January 30, 2023


The automation project was completed today (except for one switch that should be in the mailbox today). We started around October 1st with the test installation of a couple of Leviton 2nd generation smart switches that we picked up at Home Depot. When those worked fine, we placed the first big switch order of a couple of dozen motion-detecting dimmers, regular dimmers, and switches on October 5th, 2022. 


We were designing the system on-the-fly, so we couldn’t order everything at once. For example, we didn’t realize just how many motion detectors we would need. Almost every switch box ended up with a motion detector in it.

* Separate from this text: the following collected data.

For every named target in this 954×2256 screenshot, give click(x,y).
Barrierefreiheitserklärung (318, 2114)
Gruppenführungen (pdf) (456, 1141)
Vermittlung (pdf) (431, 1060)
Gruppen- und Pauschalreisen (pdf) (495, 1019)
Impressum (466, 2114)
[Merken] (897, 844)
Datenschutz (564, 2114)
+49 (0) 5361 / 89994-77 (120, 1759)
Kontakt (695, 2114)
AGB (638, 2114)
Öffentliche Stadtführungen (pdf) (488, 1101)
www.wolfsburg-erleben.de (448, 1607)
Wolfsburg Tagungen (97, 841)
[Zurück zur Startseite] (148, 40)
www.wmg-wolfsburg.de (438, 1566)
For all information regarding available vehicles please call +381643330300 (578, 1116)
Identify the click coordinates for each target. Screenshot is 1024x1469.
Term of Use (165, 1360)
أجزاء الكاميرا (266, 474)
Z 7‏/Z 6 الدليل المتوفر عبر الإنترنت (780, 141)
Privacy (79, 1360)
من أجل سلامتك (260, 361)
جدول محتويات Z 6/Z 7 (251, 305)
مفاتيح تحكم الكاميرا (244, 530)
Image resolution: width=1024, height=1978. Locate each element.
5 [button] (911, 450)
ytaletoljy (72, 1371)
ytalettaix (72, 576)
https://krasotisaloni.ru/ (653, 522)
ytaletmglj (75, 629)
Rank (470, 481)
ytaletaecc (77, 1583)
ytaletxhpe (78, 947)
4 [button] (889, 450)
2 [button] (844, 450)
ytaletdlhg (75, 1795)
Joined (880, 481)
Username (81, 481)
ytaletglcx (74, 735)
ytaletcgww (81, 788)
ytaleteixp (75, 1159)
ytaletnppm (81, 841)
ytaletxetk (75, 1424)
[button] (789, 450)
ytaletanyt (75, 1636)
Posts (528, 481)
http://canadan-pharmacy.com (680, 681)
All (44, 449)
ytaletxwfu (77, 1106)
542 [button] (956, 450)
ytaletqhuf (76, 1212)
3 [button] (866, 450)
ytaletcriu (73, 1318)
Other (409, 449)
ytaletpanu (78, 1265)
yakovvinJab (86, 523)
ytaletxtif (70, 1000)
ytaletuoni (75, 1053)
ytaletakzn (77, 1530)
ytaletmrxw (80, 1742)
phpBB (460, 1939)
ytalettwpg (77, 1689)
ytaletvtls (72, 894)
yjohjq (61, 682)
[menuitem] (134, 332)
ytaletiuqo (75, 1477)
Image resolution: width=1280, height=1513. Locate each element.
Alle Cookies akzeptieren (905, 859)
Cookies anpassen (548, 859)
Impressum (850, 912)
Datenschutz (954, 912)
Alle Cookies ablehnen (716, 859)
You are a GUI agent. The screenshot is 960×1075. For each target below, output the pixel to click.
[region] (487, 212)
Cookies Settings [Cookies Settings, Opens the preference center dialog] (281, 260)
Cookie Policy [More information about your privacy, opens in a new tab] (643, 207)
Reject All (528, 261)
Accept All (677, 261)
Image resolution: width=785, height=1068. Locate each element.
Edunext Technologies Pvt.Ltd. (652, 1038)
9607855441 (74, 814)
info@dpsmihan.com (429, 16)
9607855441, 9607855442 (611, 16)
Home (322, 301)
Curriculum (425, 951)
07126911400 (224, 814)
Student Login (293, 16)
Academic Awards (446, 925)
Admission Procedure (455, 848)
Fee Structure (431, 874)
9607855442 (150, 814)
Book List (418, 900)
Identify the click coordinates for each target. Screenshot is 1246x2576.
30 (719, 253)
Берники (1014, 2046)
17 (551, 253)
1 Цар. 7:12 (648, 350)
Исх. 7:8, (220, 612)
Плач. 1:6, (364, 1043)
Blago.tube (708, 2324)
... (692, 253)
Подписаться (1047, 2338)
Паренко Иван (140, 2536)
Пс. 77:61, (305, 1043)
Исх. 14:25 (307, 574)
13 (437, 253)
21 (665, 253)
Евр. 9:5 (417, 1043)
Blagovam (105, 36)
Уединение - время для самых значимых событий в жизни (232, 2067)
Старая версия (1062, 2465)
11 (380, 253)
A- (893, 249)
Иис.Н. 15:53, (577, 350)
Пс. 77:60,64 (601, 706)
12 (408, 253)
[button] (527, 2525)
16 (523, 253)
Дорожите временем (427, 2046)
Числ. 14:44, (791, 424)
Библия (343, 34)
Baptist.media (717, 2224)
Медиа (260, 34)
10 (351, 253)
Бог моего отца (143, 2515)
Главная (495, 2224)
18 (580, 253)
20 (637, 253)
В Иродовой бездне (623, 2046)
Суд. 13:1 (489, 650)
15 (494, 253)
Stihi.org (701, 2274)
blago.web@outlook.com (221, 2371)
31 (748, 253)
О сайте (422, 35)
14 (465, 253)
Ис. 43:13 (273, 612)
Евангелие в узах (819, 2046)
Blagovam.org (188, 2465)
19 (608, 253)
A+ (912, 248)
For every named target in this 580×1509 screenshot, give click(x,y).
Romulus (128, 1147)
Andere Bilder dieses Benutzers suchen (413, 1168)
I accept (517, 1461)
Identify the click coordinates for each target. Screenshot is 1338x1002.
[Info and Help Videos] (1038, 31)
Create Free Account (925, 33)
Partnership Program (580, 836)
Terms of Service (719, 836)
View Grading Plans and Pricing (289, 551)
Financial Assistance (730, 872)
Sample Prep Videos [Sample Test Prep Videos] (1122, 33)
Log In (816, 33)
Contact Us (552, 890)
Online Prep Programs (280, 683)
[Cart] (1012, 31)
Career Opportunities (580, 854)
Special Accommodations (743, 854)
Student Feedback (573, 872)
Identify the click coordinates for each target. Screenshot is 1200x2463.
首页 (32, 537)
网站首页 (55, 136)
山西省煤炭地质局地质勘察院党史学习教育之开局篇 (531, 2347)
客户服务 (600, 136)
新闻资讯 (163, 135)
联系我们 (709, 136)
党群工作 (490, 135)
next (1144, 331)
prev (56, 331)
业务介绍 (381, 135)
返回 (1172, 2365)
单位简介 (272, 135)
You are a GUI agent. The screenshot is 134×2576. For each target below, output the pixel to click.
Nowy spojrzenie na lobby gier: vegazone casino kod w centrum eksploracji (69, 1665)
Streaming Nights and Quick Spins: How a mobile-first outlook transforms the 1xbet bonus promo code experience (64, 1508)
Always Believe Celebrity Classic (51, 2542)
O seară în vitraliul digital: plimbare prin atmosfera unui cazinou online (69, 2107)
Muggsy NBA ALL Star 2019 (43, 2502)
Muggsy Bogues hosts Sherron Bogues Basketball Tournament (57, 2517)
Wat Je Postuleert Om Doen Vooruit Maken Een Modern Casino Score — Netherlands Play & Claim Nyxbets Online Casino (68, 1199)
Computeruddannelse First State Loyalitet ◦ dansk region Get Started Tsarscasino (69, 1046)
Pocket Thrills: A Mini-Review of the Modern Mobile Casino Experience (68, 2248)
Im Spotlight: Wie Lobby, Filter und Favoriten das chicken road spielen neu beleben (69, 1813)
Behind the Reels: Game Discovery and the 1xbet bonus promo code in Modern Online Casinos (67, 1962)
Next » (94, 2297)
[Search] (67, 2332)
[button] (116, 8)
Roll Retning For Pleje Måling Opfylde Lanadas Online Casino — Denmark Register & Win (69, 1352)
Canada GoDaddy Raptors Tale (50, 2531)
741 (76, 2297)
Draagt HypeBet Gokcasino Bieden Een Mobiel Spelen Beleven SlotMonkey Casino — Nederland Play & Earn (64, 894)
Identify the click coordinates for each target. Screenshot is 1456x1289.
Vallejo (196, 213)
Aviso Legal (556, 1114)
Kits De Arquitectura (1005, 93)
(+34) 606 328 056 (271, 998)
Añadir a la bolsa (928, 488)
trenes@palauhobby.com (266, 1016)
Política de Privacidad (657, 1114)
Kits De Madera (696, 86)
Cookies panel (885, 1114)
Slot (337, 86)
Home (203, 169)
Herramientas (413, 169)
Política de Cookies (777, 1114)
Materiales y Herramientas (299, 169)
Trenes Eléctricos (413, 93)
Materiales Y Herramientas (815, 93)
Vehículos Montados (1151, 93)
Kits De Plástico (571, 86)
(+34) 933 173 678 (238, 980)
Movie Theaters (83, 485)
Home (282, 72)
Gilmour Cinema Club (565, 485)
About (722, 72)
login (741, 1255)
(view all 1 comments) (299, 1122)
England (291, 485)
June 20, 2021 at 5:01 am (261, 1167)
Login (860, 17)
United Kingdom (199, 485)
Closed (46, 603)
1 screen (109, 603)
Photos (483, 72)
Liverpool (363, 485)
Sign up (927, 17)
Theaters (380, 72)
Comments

Here’s the first problem we ran into. This is a commercial 0-10 volt dimmer. It controls the great room soffit lights, which are also commercial. These are the lights on top of the soffit that fire upward and bounce off the ceiling. It was the only way to get enough light. They are Cooper’s Metalux LED series and pull 75 watts to produce 8,000 lumens and we’ve got ten of them, the equivalent of fifty 100-watt incandescent bulbs. Did I mention that the Great Room is big?


There is no equivalent to this in the smart world but we desperately needed to automate these lights. The solution was, leave it in, but put it downstream of one of the new smart switches, so we could at least turn it on and off. It still has to be manually dimmed, but we don’t change that at all frequently.

The first 4 gang box we did, in Bill’s bath. It’s a little hard to see, but at the top left, there are small paper labels with the switch's serial number and WiFi mac address on them.  The far left is a dimmer with mac address of 00:07:16:27:94:66, the mid left is a switch, the mid right is a dimmer, and the far right is a motion dimmer. They control the light over the mirror, the exhaust fan (that’s why it’s a switch, you do not want to accidentally dim a motor!), the shower overhead lights, and the main bath field lights. Did I mention that this place is complicated?